(Problem description) Within the entries below, the lines from the one with "with a Certificate in Ocular" through the one with "Director & Chief of Cardiology" are to be set down exactly, both ends kept.
-- Supplied material follows --
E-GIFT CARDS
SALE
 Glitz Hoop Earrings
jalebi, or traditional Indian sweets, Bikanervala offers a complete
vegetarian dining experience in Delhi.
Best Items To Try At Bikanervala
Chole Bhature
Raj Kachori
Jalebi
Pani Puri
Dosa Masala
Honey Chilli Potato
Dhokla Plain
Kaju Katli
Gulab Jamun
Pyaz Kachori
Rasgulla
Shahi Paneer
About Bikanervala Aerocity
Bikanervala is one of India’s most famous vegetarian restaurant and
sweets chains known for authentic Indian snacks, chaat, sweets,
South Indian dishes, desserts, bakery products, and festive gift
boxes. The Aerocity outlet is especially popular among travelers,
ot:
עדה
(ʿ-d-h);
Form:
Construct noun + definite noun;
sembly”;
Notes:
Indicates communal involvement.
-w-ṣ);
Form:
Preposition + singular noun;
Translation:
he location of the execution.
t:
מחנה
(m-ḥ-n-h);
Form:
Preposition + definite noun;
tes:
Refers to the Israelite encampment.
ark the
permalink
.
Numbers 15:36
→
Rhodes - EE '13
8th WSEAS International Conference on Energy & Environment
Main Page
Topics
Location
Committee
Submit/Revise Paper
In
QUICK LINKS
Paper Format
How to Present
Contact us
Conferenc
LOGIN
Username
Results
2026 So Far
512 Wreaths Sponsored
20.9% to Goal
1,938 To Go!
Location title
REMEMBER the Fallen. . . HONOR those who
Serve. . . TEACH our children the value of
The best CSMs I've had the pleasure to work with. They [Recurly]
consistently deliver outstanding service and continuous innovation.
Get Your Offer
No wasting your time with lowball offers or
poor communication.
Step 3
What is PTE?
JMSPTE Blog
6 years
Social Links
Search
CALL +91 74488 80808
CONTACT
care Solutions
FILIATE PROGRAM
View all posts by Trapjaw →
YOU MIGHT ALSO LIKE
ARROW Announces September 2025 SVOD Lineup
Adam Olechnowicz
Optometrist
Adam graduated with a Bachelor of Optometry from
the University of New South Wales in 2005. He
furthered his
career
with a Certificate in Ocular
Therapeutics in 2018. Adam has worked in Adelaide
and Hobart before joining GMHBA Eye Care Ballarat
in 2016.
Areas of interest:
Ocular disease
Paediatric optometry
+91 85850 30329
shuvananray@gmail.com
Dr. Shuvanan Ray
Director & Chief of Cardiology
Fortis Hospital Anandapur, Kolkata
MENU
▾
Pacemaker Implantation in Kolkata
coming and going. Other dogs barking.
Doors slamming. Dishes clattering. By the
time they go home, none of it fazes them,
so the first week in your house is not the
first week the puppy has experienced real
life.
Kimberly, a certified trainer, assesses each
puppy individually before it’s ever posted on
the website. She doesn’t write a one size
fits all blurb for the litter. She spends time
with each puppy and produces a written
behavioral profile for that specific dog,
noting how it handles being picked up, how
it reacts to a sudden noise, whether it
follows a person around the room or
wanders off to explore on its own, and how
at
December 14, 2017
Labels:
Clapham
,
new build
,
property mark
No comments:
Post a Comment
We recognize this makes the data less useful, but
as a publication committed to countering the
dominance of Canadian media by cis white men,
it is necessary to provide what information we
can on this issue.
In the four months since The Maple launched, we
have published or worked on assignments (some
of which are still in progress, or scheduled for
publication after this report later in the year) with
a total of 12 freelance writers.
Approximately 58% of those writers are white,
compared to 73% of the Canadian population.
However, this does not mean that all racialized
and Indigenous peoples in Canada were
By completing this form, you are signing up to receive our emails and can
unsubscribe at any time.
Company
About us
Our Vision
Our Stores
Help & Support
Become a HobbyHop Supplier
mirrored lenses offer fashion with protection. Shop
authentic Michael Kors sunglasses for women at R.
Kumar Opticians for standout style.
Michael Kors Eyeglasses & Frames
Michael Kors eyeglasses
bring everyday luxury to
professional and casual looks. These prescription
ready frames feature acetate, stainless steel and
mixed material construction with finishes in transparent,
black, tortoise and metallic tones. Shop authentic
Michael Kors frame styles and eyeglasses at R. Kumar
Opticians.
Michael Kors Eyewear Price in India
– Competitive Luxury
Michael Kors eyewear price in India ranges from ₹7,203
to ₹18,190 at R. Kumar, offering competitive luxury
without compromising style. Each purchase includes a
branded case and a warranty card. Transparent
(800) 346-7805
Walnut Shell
-- Supplied material concluded --
(Solution for this problem)
with a Certificate in Ocular
Therapeutics in 2018. Adam has worked in Adelaide
and Hobart before joining GMHBA Eye Care Ballarat
in 2016.
Areas of interest:
Ocular disease
Paediatric optometry
+91 85850 30329
shuvananray@gmail.com
Dr. Shuvanan Ray
Director & Chief of Cardiology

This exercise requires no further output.